(Source data)

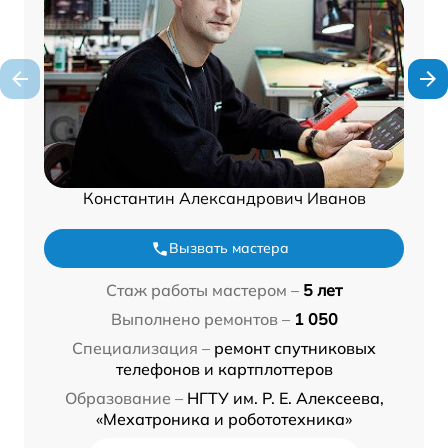
Константин Александрович Иванов
Вызвать мастера
Стаж работы мастером –
5 лет
Выполнено ремонтов –
1 050
Специализация –
ремонт спутниковых
телефонов и картплоттеров
Образование –
НГТУ им. Р. Е. Алексеева,
«Мехатроника и робототехника»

(End Source data)

Assignment:
Repeat every line above precisely; pictures do not belong in the copy.

Output for this exercise:
Константин Александрович Иванов
Вызвать мастера
Стаж работы мастером –
5 лет
Выполнено ремонтов –
1 050
Специализация –
ремонт спутниковых
телефонов и картплоттеров
Образование –
НГТУ им. Р. Е. Алексеева,
«Мехатроника и робототехника»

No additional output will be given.